# [Source information]
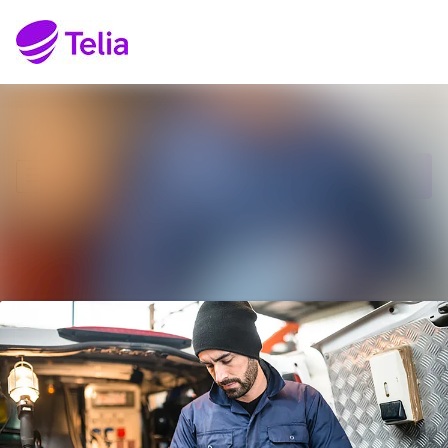
Senaste nyheterna
Sök i nyhetsrumm
Nyhetsarkiv
Följ
Följer
Mediearkiv
Kontakt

# [What is being asked]
If a record contains a picture, leave the picture out; repeat the record itself exactly.

# [Task response]
Senaste nyheterna
Sök i nyhetsrumm
Nyhetsarkiv
Följ
Följer
Mediearkiv
Kontakt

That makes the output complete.